Tekrar etmek gerekirse ne zaman yiyeceğiniz oruçta belirlenmişse de çok yemeğe odaklanmadan , kaliteli seçimlerde bulunmalıyız.
Tam Buğday Unlu Pide:
2 bardak tam buğday unu
1/2 bardak ılık su
1/2 bardak ılık süt
1 yemek k. Bal ( toz şeker de koyabilirsiniz.)
1 y k kuru maya
1 yum sarısı üstüne 1 yumurta beyazı içine 4 y.k zeytinyağ Tuz 1 y.k susam 1 y.k çörek otu
Bir kaba ılık süt, ılık su, maya, bal koyup 5 dakika aktive olması için bekleyin. Ardında 2 bardak un, zeytinyağ, yumurta beyazı, tuz ekleyip yoğurun.
İyice homojen bir hamur olana kadar yoğurun. Üstüne temiz bir mutfak bezi ve temiz bir örtü koyup sıcak tutarak kabarması için 1 saat bekleyin.
Hamuru tezgaha alın. Bir parçasını elinizle açarak şekil verin.
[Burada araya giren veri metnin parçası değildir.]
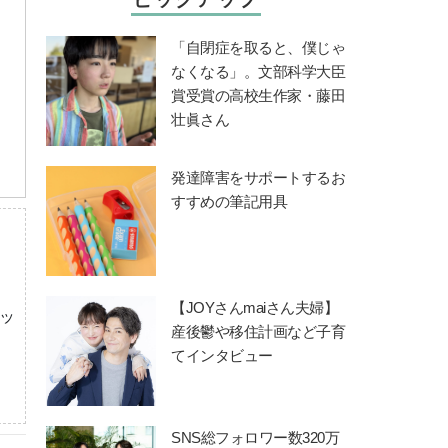
「自閉症を取ると、僕じゃ
なくなる」。文部科学大臣
賞受賞の高校生作家・藤田
壮眞さん
発達障害をサポートするお
すすめの筆記用具
【JOYさんmaiさん夫婦】
ッ
産後鬱や移住計画など子育
てインタビュー
SNS総フォロワー数320万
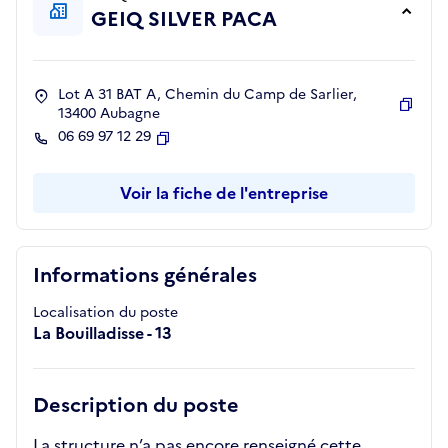
GEIQ SILVER PACA
Lot A 31 BAT A, Chemin du Camp de Sarlier,
13400 Aubagne
Copie
06 69 97 12 29
Copier
Voir la fiche de l'entreprise
Informations générales
Localisation du poste
La Bouilladisse - 13
Description du poste
La structure n’a pas encore renseigné cette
Fırını 200 dereceye ayarlayın.
Tepsiye hamuru yerleştirip pidenin geleneksel şeklini verin.
Üstüne yumurta sarısı+ 1 yemek kaşığı su+ 1 yemek kaşığı zeytinyağ karıştırıp fırça ile heryerine yayın.
Fırına yerleştirip fırını 160 dereceye indirin.30 dakika çıtır olana kadar pişirin.
Afiyet Olsun.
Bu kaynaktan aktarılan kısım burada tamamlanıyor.